There was a time when faculty members spent most of their days preparing their lectures, presenting them to their students and being available during office hours for extra instruction.
Some also had the additional task of preparing for laboratory work or work outside
of campus, such as hospitals and nursing homes. Then came the coronavirus, COVID-19,
and a new way of teaching was born.
With the return of students to Western Carolina University, and other campuses across
the country this fall, institutions had to adapt to a hybrid form of teaching, one
that includes in-person instruction with physical distancing, online instruction,
and laboratory work with smaller groups, which means offering more labs.
It also includes the wearing of face coverings – in some instances face shields –
and gloves, the usage of hand sanitizer and wiping down work areas. It has presented
a host of new challenges, but instructors have faced those challenges head on.
“I’m super busy with prep for my studio classes, which are split in half so I need
to do double the demonstrations and create individual setups for all the students
to minimize contact with shared tools and materials,” said Matt Liddle, professor in the School of Art and Design. “Also, I am doing a lot of extra cleanup after each group and reconfiguring the
space for the next class, which requires different materials. I am offering all classes
in the largest and best ventilated studio space. We are doing OK.”
Liddle has found himself using email more often to combat the challenges of keeping
his students informed and on track with their work.
Liddle has split his three classes into six different groups. In addition, he has
a small upper level class that meets concurrently with one of the groups, and a graduate
student who is working independently. And there is the matter of his 18 office hours.
To go along with the challenges COVID-19 has presented to teaching, there also are
concerns Liddle has.
“Both my family and I have health histories that put us at various levels of risk,”
he said. “In terms of teaching, I am delivering less content and missing more collaborative
work and hands-on engagement. Everything is slowed down and more complicated.”
David Wells, assistant professor in the School of Nursing, primarily teaches in a simulation lab where students enact real-life nursing scenarios.
Because his labs in the past consisted of about 10 students, that part of his job
has not changed.
But Wells has been forced to hold simulation labs more frequently. Because of clinical
restrictions in the community, the scenarios in the sim labs are now longer.
“We’re having fewer clinical sites available to us, like ICU,” Wells said. “When we
lose a clinical site, we have to make those up in the simulation lab. That hasn’t
been too tough. What we found out, though, is that once we started running simulations
here, we cannot socially distance as nicely as we would like. Nurses have to touch
patients. They have to work together as a team sometimes.”
To combat that issue, the students acting as nurses and patients are wearing face
shields on top of their face masks.
“We’re into the realization that we have to get students ready for real life. Real
life in the COVID world is there’s going to be additional PPE (personal protective
equipment). There’s going to be some violation of personal space. We have to be cognizant
of that and they understand.”
During one of the simulations, students previously passed out food trays and looked
at their nutritional status. That exercise has been halted, Wells said, because the
fake food contained five to 10 pieces of fomite as possible sources of transmission.
And instead of transporting patients down the hall, up the elevator and back to the
room, they now just go to the door of the lab and turnaround.
Students acting as patients previously took off their shoes, climbed into bed and
even received a warm blanket if they wanted one. Now, all of the top linen has been
removed and students sit on the top sheet, Wells said.

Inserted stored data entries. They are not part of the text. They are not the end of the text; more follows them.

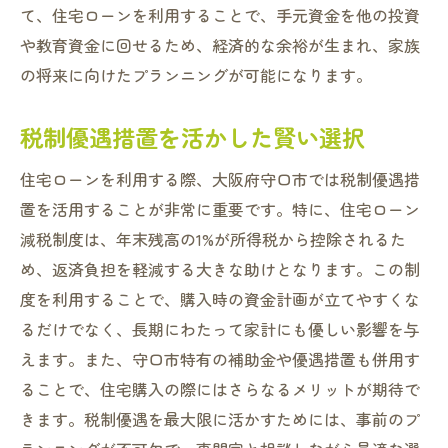
て、住宅ローンを利用することで、手元資金を他の投資
や教育資金に回せるため、経済的な余裕が生まれ、家族
の将来に向けたプランニングが可能になります。
税制優遇措置を活かした賢い選択
住宅ローンを利用する際、大阪府守口市では税制優遇措
置を活用することが非常に重要です。特に、住宅ローン
減税制度は、年末残高の1%が所得税から控除されるた
め、返済負担を軽減する大きな助けとなります。この制
度を利用することで、購入時の資金計画が立てやすくな
るだけでなく、長期にわたって家計にも優しい影響を与
えます。また、守口市特有の補助金や優遇措置も併用す
ることで、住宅購入の際にはさらなるメリットが期待で
きます。税制優遇を最大限に活かすためには、事前のプ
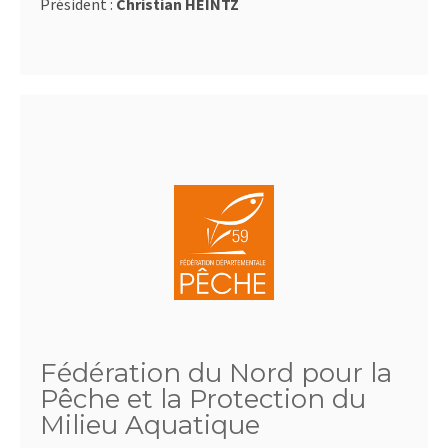
Président :
Christian HEINTZ
Fédération du Nord pour la
Pêche et la Protection du
Milieu Aquatique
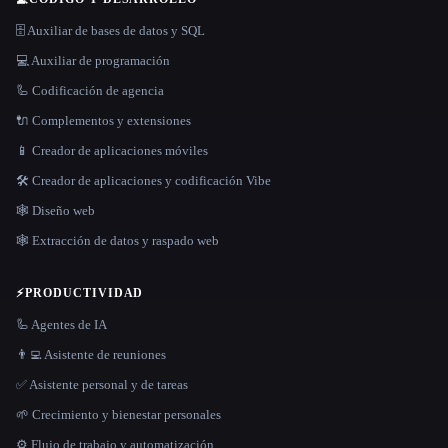
🗄️ Auxiliar de bases de datos y SQL
💻 Auxiliar de programación
🦾 Codificación de agencia
🔌 Complementos y extensiones
📱 Creador de aplicaciones móviles
🛠️ Creador de aplicaciones y codificación Vibe
🕸 Diseño web
🕸️ Extracción de datos y raspado web
⚡
PRODUCTIVIDAD
🦾 Agentes de IA
👨‍💻 Asistente de reuniones
✅ Asistente personal y de tareas
🌱 Crecimiento y bienestar personales
⚙️ Flujo de trabajo y automatización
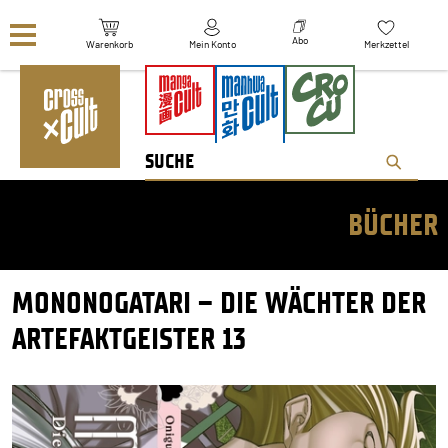
Navigation überspringen
Abo
Warenkorb
Mein Konto
Merkzettel
BÜCHER
MONONOGATARI – DIE WÄCHTER DER
ARTEFAKTGEISTER 13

“After every scenario, they have to change the top sheet, the pillowcase and the fitted
sheets, Wells said. “We do a complete linen change between patients now. … We do wipe
downs. I think we’re doing everything according to CDC guidelines. When we leave,
housekeeping comes in and they do a terminal wipe down and they mop the floors. I
think between all of us, we’re keeping it pretty clean.”
Colleen Hayes, assistant professor in the School of Nursing, has faced similar challenges in her
skills labs. She typically had 30 students in her lab at a time but has had to reduce
that number to around 10, causing her to hold three labs instead of one.
Like Wells, her students are required to wear a face mask and face shield because
it isn’t always possible to maintain six feet of physical distancing.
Hayes also utilizes the video conferencing platform, Zoom, for group discussions,
which at times is difficult.
“It’s hard to get everybody to talk and engage that way,” she said. “I do have a couple
of faculty who do labs with me, so we split some of them. We’ve cut them back from
a three-hour lab to a two-hour lab, and then give them extra prep work to do to make
up for that day. But it’s still like six hours a day when we have labs. Six hours
a day working in a mask has been an adjustment.”
The biggest positive, though, is that after a spring semester that saw professors
and students having to switch to online teaching only, everyone is glad to be back
in the classroom, regardless of the adjustments that have been made.
“The students have been great,” Hayes said. “I think everybody is working really hard
to stay healthy. They really want to go to clinical and are happy to be in clinical
and lab. It made them appreciate it more when it got taken away.”